Страница 107 из 113
Вейсблатт под греческим небом снова воспрял духом.
— Событие, имеющее огромное воспитательное значение! Ты когда-нибудь слышал об Афине Палладе? Наверно, нет.
— Я читал о ней, — сказал Станислаус.
— Где?
— В учебнике.
Вейсблатт взглянул на Станислауса, как люди его круга смотрят на того, кто никогда не пил шампанского и не ел устриц.
— О мой учитель истории! Классическая гимназия! Он весь как-то загорался, когда описывал греческое небо и рощи, где обитают боги, говорил, что называется, с пеной у рта.

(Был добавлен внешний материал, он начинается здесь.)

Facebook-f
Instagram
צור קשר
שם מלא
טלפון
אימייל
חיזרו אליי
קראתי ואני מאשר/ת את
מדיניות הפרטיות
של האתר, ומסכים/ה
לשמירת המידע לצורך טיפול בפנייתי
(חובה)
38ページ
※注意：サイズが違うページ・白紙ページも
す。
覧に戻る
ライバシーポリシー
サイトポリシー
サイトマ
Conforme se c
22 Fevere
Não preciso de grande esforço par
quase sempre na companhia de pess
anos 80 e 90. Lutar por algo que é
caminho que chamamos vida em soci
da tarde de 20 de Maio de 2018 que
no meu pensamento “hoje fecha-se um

Вся кафедра была забрызгана слюной.
— А он видел греческое небо?
— Нет, вот что значит классическое образование!
Станислаус остановился неподалеку от кухни, где жарили рыбу.
— Посмотри-ка!
— Да-да, рыба, жареная рыба, piscis, а-а! — сказал Вейсблатт, поднял глаза на голые горы, воздел руки к небу и замечтался. Жаждущие рыбы жители острова стояли в длинной очереди и ждали мелкой, тощей рыбешки, прибрежных мальков, рыбью молодь, пойманную у причальной стенки. Большое море с большой рыбой было закрыто для них, заперто на висячий немецкий замок. Высохшая желтокожая гречанка с голоду впилась зубами в спинку сырой рыбы.
— Афина Паллада, — проговорил Станислаус.

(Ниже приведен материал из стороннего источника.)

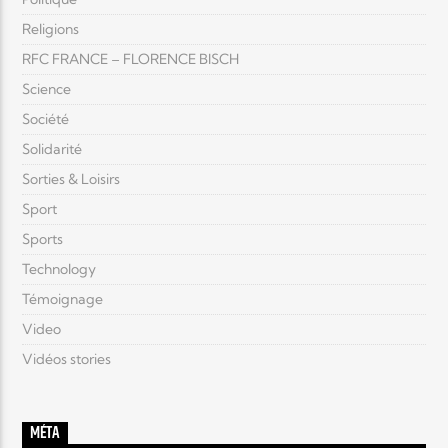
Religions
RFC FRANCE – FLORENCE BISCH
Science
Société
Solidarité
Sorties & Loisirs
Sport
Sports
Technology
Témoignage
Video
Vidéos stories
MÉTA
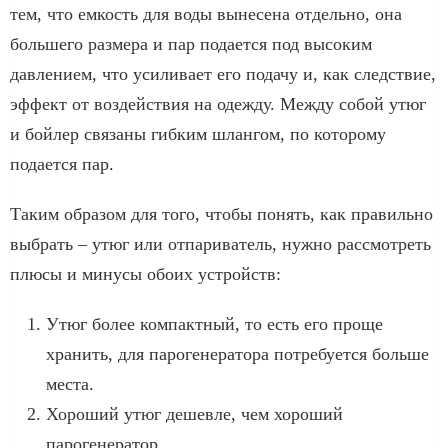
тем, что емкость для воды вынесена отдельно, она
большего размера и пар подается под высоким
давлением, что усиливает его подачу и, как следствие,
эффект от воздействия на одежду. Между собой утюг
и бойлер связаны гибким шлангом, по которому
подается пар.
Таким образом для того, чтобы понять, как правильно
выбрать – утюг или отпариватель, нужно рассмотреть
плюсы и минусы обоих устройств:
Утюг более компактный, то есть его проще
хранить, для парогенератора потребуется больше
места.
Хороший утюг дешевле, чем хороший
парогенератор.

Вейсблатт распространялся о небе, синем, как у Эль Греко.
Летней ночью батальон погрузился на два небольших судна. Это были греческие суда, и их названия «Посейдон» и «Нептун» были закрашены. Теперь они назывались «Адольф» и «Герман». Эгейское море светилось как на фотографиях в хороших туристических проспектах, небо было звездным, как у Гомера, а величие архипелага напоминало об учебниках истории для классической гимназии.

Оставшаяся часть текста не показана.